Amir Tak ada apa-apa. Aku hanya melihat ... ingin mengecek kalau ... jammu indah.
Sangat indah. Apa kau membelinya?
Surendra Maaf?
Amir Tidak, Maksudku ... Apa itu pemberian atau kau membelinya?
Surendra Aku membelinya. Kenapa?
Amir Aku mengira kau tidak menyimpan tanda terima ...
Surendra Apa yang kau katakan itu?
Amir Pembelian jam tanganmu.
Jeda.
Surendra Aku membicarakan Drisana.
Amir Apa kau mengenalnya? Maksudku, kau ... ya, itu betul, kau adalah ... bukan?
Kau adalah ....
Jeda sejenak.
Aku ayahnya. Senang bertemu denganmu. Aku harap kita bisa berkenalan satu
sama lain. Kalau kau baru menjadi ... maksudku, kalaupun itu bertahan.
Karena kami, kami tak pernah benar-benar cocok.
Surendra menjauh darinya.
Surendra Mengapa kau berkata seperti itu?
Amir Hanya memberitahumu saja. Kami tak pernah akrab. Tidak seperti Tiara. Putriku
yang satunya. Kini, dia ... dia sangat luar biasa. Tapi sudah berbulan-bulan aku
tak melihatnya. Kurasa dia pergi berkelana. Dia pergi keliling dunia. Dia sangat
sukses, aku tak bisa menyalahkannya. Pelukis. Dia seorang pelukis. Jadi,
memang. Tapi, aku akan senang kalau dia datang menemuiku suatu hari nanti.
Aku akan menggendongnya selama berjam-jam sehingga kami akan sangat
dekat, sebagaimana dulu kami sering seperti itu, saat dia masih memanggilku
‘ayah sayang’, ‘ayah sayang’. Begitulah biasanya dia memanggilku. Indah
bukan, ‘ayah sayang’?
Jeda. Surendra mulai mendekat ke arah Amir.
Surendra Bolehkah aku bertanya sesuatu padamu?
Amir Ya.
Surendra semakin mendekat. Ada ancaman dari sikapnya.

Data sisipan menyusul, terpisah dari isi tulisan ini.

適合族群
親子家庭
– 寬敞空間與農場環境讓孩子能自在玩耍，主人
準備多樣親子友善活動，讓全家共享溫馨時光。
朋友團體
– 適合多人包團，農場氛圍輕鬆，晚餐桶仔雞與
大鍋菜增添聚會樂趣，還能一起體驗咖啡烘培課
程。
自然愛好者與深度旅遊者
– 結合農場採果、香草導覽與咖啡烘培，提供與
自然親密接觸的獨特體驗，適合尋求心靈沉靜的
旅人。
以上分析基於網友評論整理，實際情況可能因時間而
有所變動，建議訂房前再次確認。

Surendra Tapi aku mau kau jawab jujur. Tak lebih ... bisakah kau melakukannya
untukku?
Amir (Tertangkap basah) Ya.
Surendra Jadi …
Jeda sejenak.
Berapa lama lagi waktu yang kau butuhkan untuk membuat semua orang
kewalahan menghadapimu?
Jeda. Blackout.
Enam
Drisana dan Amir. Pagi hari.

Drisana Aku ingin bicara, Yah.


Amir Pasti masalah.
Drisana Mengapa kau begitu?
Amir Sayangku, ketika ada orang berkata ‘aku ingin bicara’, itu berarti ada masalah
yang ingin dia sampaikan. Selalu begitu, kan?

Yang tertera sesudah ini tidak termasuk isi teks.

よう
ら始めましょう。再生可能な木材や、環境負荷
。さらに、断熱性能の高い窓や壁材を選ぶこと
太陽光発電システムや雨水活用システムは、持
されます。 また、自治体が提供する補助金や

Drisana Tidak. Belum tentu.
Jeda sejenak.
Amir Lalu? Apa yang ingin kau bicarakan?
Drisana (Menimbang bahwa ini mungkin bukan waktu yang tepat) Tidak perlu. Tidak
ada.
Jeda.
Aku telah bicara dengan Surendra.
Amir Surendra?
Drisana Surendra, Yah. Aku telah bicara dengannya.
Amir Suamimu?
Drisana Yah … Surendra bukan suamiku. Aku telah bercerai.
Amir Yang benar saja.
Drisana Aku bercerai dengan Antoine lima tahun yang lalu. Kini aku tinggal bersama
Surendra. Dia pria yang tinggal bersamaku.

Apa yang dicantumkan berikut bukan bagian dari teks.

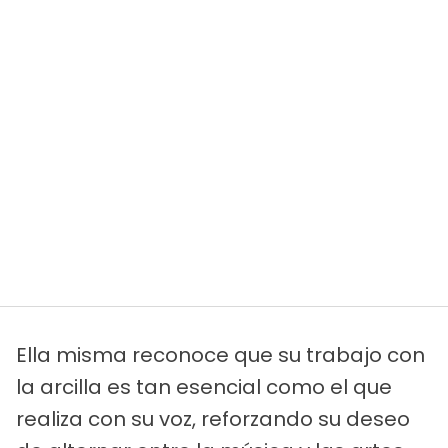
Ella misma reconoce que su trabajo con
la arcilla es tan esencial como el que
realiza con su voz, reforzando su deseo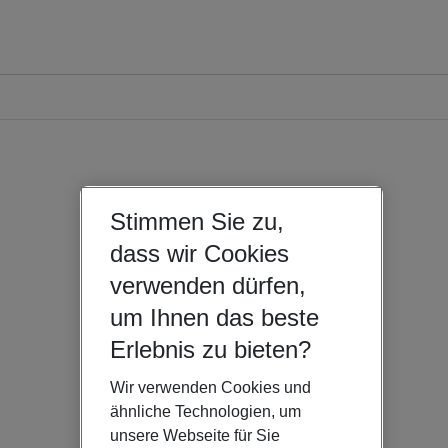
Stimmen Sie zu,
dass wir Cookies
verwenden dürfen,
um Ihnen das beste
Erlebnis zu bieten?
Wir verwenden Cookies und
ähnliche Technologien, um
unsere Webseite für Sie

Amir Aku tak peduli pada temanmu itu. Dia sangat tidak sopan.
Jeda sejenak.
Begitu kan? Aku tak peduli dengannya.
Drisana Dia bukan temanku, Ayah. Dia kekasihku.
Jeda.
Nah. Aku telah bicara padanya dan ... Kau ingat kan, saat pertama kali pindah
ke sini ... itu kan ... maksudku ... itu adalah solusi sementara. Kau ingat? Itu
merupakan ... solusi sementara. Karena kau berselisih dengan Sari. Tapi ...
bagaimana, ya, cara mengatakannya. Menurutku, mungkin lebih baik jika ...
Kau nyaman di kamarmu, kan?
Jeda sejenak.
Kau nyaman di kamar yang di belakang itu?
Amir Ya.
Drisana Ya, kau kelihatannya nyaman di sana. Kukira begitu. Dan menurutku,
mungkin sebaiknya ... lebih baik jika kita bersepakat kau mesti pindah saja ke
sini. Maksudku, demi kebaikanmu. Bersama kami. Dengan syarat kita mencari
orang yang bisa membantu kita.
Jeda sejenak.
Dengan begitu, kita selalu bisa bertemu setiap hari. Akan lebih mudah.
Bagaimana menurutmu?
Jeda.
Aku telah membicarakannya dengan Surendra. Dia setuju.
Amir Tapi… kukira … kukira kau akan tinggal di London.
Drisana Tidak, Ayah. Mengapa kau terus berbicara tentang London? Aku masih tetap di
Paris.
Amir Aku tak mengerti semua omong kosong ini. Kau selalu berubah pikiran.
Bagaimana mungkin orang bisa percaya padamu?
Drisana Tapi aku tak pernah berpikir akan tinggal di London, Ayah.
Amir Ya, pernah. Kau sendiri bilang.
Drisana Aku tidak …
Amir Akui saja, Drisana. Kau sendiri yang bilang beberapa hari yang lalu. Apa kau
lupa?
Jeda.
Kau lupa. Dengar, Drisana, kurasa kau kadang menderita hilang ingatan.
Memang begitu, asal kau tahu saja. Aku khawatir. Apa kau belum
menyadarinya?
Drisana Dalam keadaan apa pun, aku tak akan pergi ke London.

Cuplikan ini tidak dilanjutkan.